Year 13 Ecology, evolution and biodiversity (AHL: Physiology 2) Option: Neurobiology and behaviour SL (and AHL) Genetics SL (and AHL) Revision

Year 12

In “Molecular biology” students learn about the molecules that contribute to metabolism, including the actions of enzymes and the processes of protein synthesis, respiration and photosynthesis. This is extended in the “Nucleic acids” and “Metabolism and Bioenergetics” topics for higher level students.

In “Cell biology” students learn about cell structures, origins, transport and division.

In “Human physiology” students learn about the systems of the body including the digestive, circulatory, immune, gas exchange, nervous, hormonal and reproductive systems. In higher level “Physiology” students learn about movement and the role of the kidneys, as well as extending their understanding of the immune and reproductive systems.

In “Plant biology” students learn about plant transport, growth and reproduction.

In the independent investigation, students design a protocol to investigate any biological question.

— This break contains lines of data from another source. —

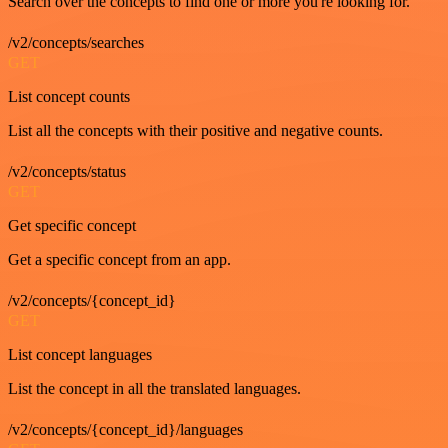
Search over the concepts to find one or more you're looking for.
/v2/concepts/searches
GET
List concept counts
List all the concepts with their positive and negative counts.
/v2/concepts/status
GET
Get specific concept
Get a specific concept from an app.
/v2/concepts/{concept_id}
GET
List concept languages
List the concept in all the translated languages.
/v2/concepts/{concept_id}/languages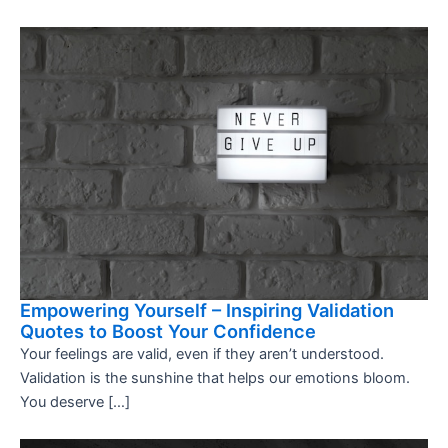
Empowering Yourself – Inspiring Validation
Quotes to Boost Your Confidence
Your feelings are valid, even if they aren’t understood.
Validation is the sunshine that helps our emotions bloom.
You deserve […]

They spend at least 10 hours collecting and analysing data, before evaluating their research.

Year 13

In “Ecology” students learn about ecosystems, including energy flow and carbon cycling, as well as climate change.

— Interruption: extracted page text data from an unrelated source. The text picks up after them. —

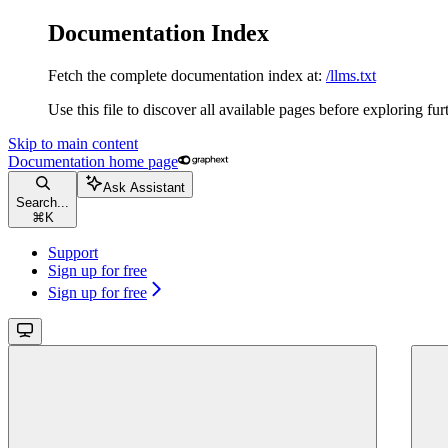
Documentation Index
Fetch the complete documentation index at:
/llms.txt
Use this file to discover all available pages before exploring fur
Skip to main content
Documentation
home page
Ask Assistant
Search...
⌘
K
Support
Sign up for free
Sign up for free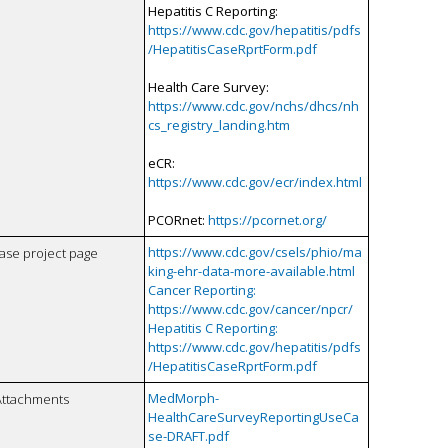
Hepatitis C Reporting:
https://www.cdc.gov/hepatitis/pdfs
/HepatitisCaseRprtForm.pdf
Health Care Survey:
https://www.cdc.gov/nchs/dhcs/nh
cs_registry_landing.htm
eCR:
https://www.cdc.gov/ecr/index.html
PCORnet:
https://pcornet.org/
https://www.cdc.gov/csels/phio/ma
case project page
king-ehr-data-more-available.html
Cancer Reporting:
https://www.cdc.gov/cancer/npcr/
Hepatitis C Reporting:
https://www.cdc.gov/hepatitis/pdfs
/HepatitisCaseRprtForm.pdf
MedMorph-
Attachments
HealthCareSurveyReportingUseCa
se-DRAFT.pdf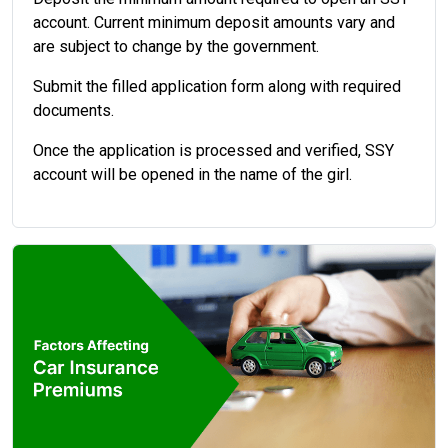
account. Current minimum deposit amounts vary and
are subject to change by the government.
Submit the filled application form along with required
documents.
Once the application is processed and verified, SSY
account will be opened in the name of the girl.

In “Evolution and biodiversity” students learn about natural selection, evolutionary relationships and classification.

In “Neurobiology and behaviour” students learn about neural development and the brain, and perception of stimuli, with high level students also covering innate and learned behaviour and the effect of drugs on the nervous system.

In “Genetics” students learn about the structures and processes of inheritance, including predicting inheritance patterns, and study biotechnologies. Higher level students extend these concepts and also study gene pools and speciation.


 Assessment at IB

  • Paper 1: Core content                                                    20% SL                  20% HL

Multiple choice questions covering the core and additional higher level content, as appropriate.

  • Paper 2: Core content                                                     40% SL                  36% HL

Data-based, short-answer and a choice of extended-response questions from the core and additional higher level content, as appropriate.

  • Paper 3: Practical and options                                         20% FL                  24% HL

Section A – Written answers covering experimental skills and techniques, analysis and evaluation, using unseen data linked to the core and additional higher level content, as appropriate.

Section B – Short-answer and extended-response questions from the appropriate option.

  • Internal assessment: Independent investigation             35% SL                  25% HL

A 6-12 page write-up of an investigation taking about 10 hours, with a purposeful research question to demonstrate personal engagement, exploration of the context, analytical and evaluative skills and scientific communication.

Further Reading/Resources

– An excellent resource for clear explanations, extension information, and super-condensed summaries is the BioNinja website. They even have an app!

– Some example individual investigations from the IBO support site.


British Values:

British Values in Biology

Democracy: Peer review to allow publication of results.

Rule of law: Practical rules for safe experimentation. Ethics of cloning, genetic modification, stem cell therapies, drug testing, human impact on biodiversity and climate. Evolution taught in schools.

Individual liberty: Stem cells, IVF, Contraception.

Mutual respect: Peer review, applying the scientific method.

Tolerance of those of different faiths and beliefs: Stem cells, IVF, Contraception, Evolution.